• **WHAT THIS TASK INVOLVES**: Could you count the lines in the entries beneath that hold the word "pinceaux"? Respond with the number alone.

====== PROVIDED MATERIAL ======

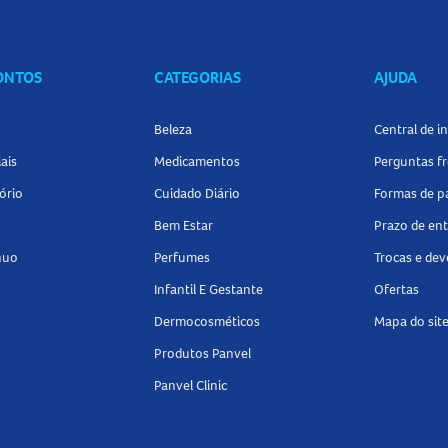
s
na Panvel Farmácias e encontre tudo o que precisa para manter
CONTOS
CATEGORIAS
AJUDA
Beleza
Central de 
ais
Medicamentos
Perguntas f
ório
Cuidado Diário
Formas de 
Bem Estar
Prazo de en
nuo
Perfumes
Trocas e de
Infantil E Gestante
Ofertas
Dermocosméticos
Mapa do sit
Produtos Panvel
Panvel Clinic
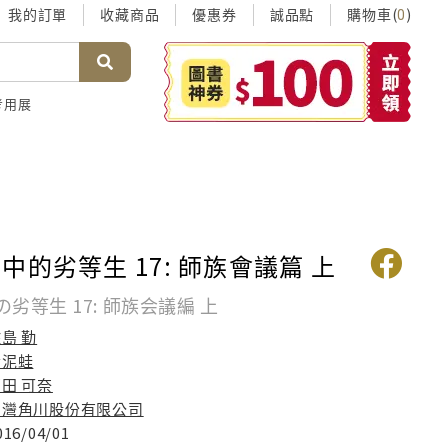
我的訂單
收藏商品
優惠券
誠品點
購物車(
)
0
考用展
中的劣等生 17: 師族會議篇 上
劣等生 17: 師族会議編 上
島 勤
哈泥蛙
田 可奈
台灣角川股份有限公司
016/04/01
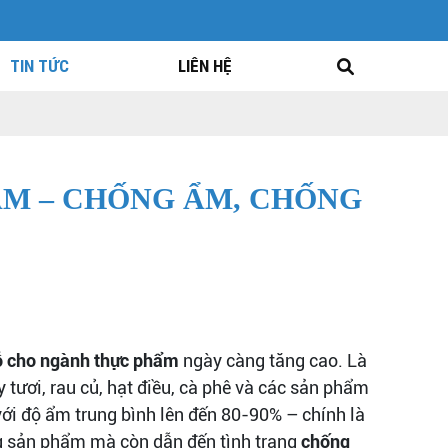
TIN TỨC
LIÊN HỆ
ẨM – CHỐNG ẨM, CHỐNG
ỗ cho ngành thực phẩm
ngày càng tăng cao. Là
y tươi, rau củ, hạt điều, cà phê và các sản phẩm
ới độ ẩm trung bình lên đến 80-90% – chính là
ng sản phẩm mà còn dẫn đến tình trạng
chống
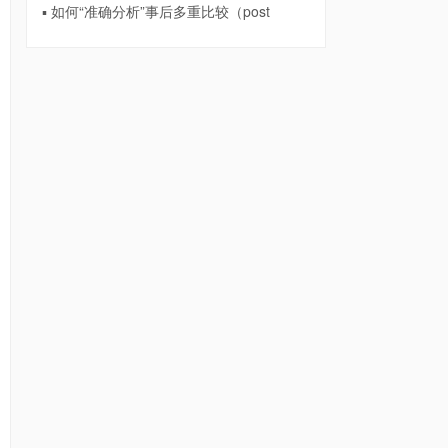
▪ 如何“准确分析”事后多重比较（post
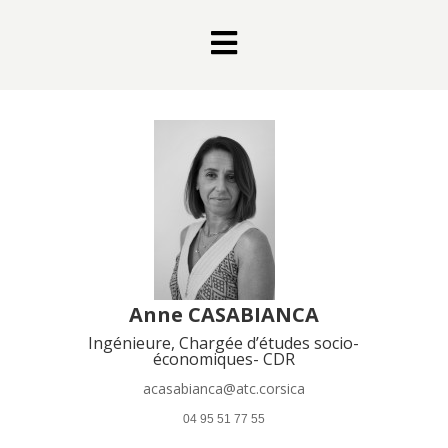

Anne CASABIANCA
Ingénieure, Chargée d’études socio-
économiques- CDR
acasabianca@atc.corsica
 04 95 51 77 55 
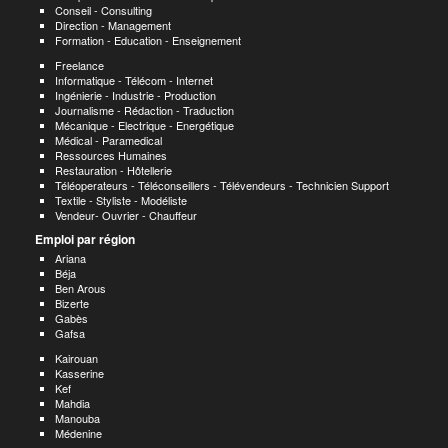
Conseil - Consulting
Direction - Management
Formation - Education - Enseignement
Freelance
Informatique - Télécom - Internet
Ingénierie - Industrie - Production
Journalisme - Rédaction - Traduction
Mécanique - Electrique - Energétique
Médical - Paramedical
Ressources Humaines
Restauration - Hôtellerie
Téléoperateurs - Téléconseillers - Télévendeurs - Technicien Support
Textile - Styliste - Modéliste
Vendeur- Ouvrier - Chauffeur
Emploi par région
Ariana
Béja
Ben Arous
Bizerte
Gabès
Gafsa
Kairouan
Kasserine
Kef
Mahdia
Manouba
Médenine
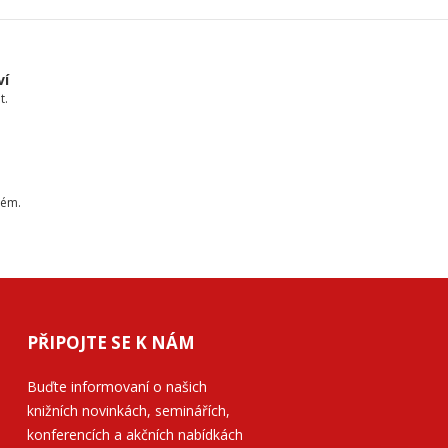
ví
t.
tém.
PŘIPOJTE SE K NÁM
Buďte informovaní o našich
knižních novinkách, seminářích,
konferencích a akčních nabídkách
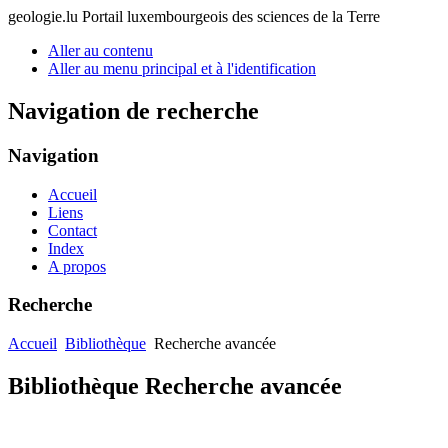
geologie.lu
Portail luxembourgeois des sciences de la Terre
Aller au contenu
Aller au menu principal et à l'identification
Navigation de recherche
Navigation
Accueil
Liens
Contact
Index
A propos
Recherche
Accueil
Bibliothèque
Recherche avancée
Bibliothèque Recherche avancée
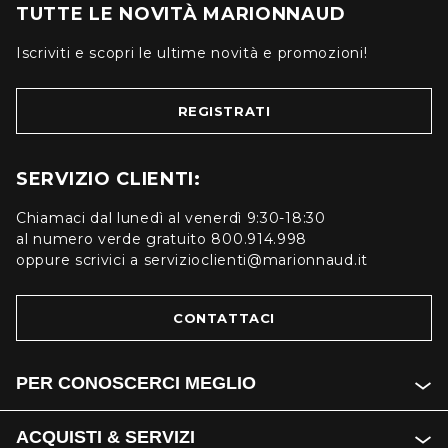
TUTTE LE NOVITÀ MARIONNAUD
Iscriviti e scopri le ultime novità e promozioni!
REGISTRATI
SERVIZIO CLIENTI:
Chiamaci dal lunedì al venerdì 9:30-18:30
al numero verde gratuito 800.914.998
oppure scrivici a servizioclienti@marionnaud.it
CONTATTACI
PER CONOSCERCI MEGLIO
ACQUISTI & SERVIZI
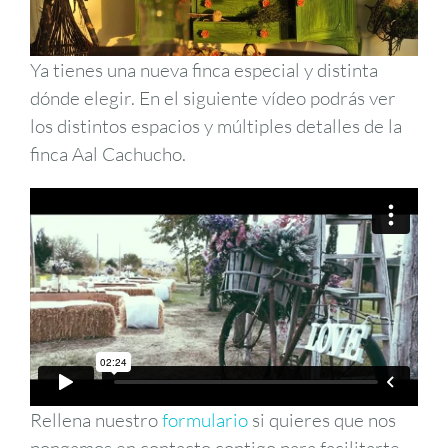
Ya tienes una nueva finca especial y distinta
dónde elegir. En el siguiente vídeo podrás ver
los distintos espacios y múltiples detalles de la
finca Aal Cachucho.
Rellena nuestro
formulario
si quieres que nos
pongamos en contacto contigo para facilitarte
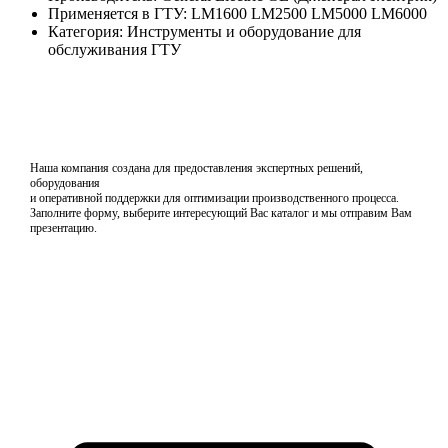
Применяется в ГТУ: LM1600 LM2500 LM5000 LM6000
Категория: Инструменты и оборудование для
обслуживания ГТУ
Наша компания создана для предоставления экспертных решений,
оборудования
и оперативной поддержки для оптимизации производственного процесса.
Заполните форму, выберите интересующий Вас каталог и мы отправим Вам
презентацию.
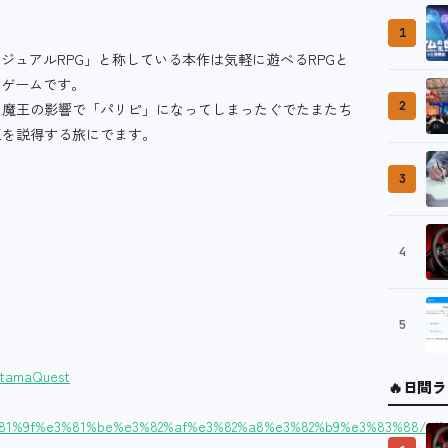
1
ジュアルRPG」と称している本作は気軽に遊べるRPGと
たゲームです。
2
、魔王の影響で「パリピ」になってしまったぐでたまたち
王を説得する旅にでます。
3
4
5
detamaQuest
🔥
日間ラ
3%81%9f%e3%81%be%e3%82%af%e3%82%a8%e3%82%b9%e3%83%88/id14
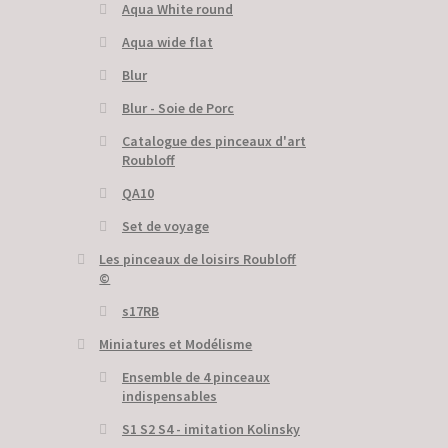
Aqua White round
Aqua wide flat
Blur
Blur - Soie de Porc
Catalogue des pinceaux d'art
Roubloff
QA10
Set de voyage
Les pinceaux de loisirs Roubloff
©
s17RB
Miniatures et Modélisme
Ensemble de 4 pinceaux
indispensables
S1 S2 S4 - imitation Kolinsky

======

• **RESPONSE**: 3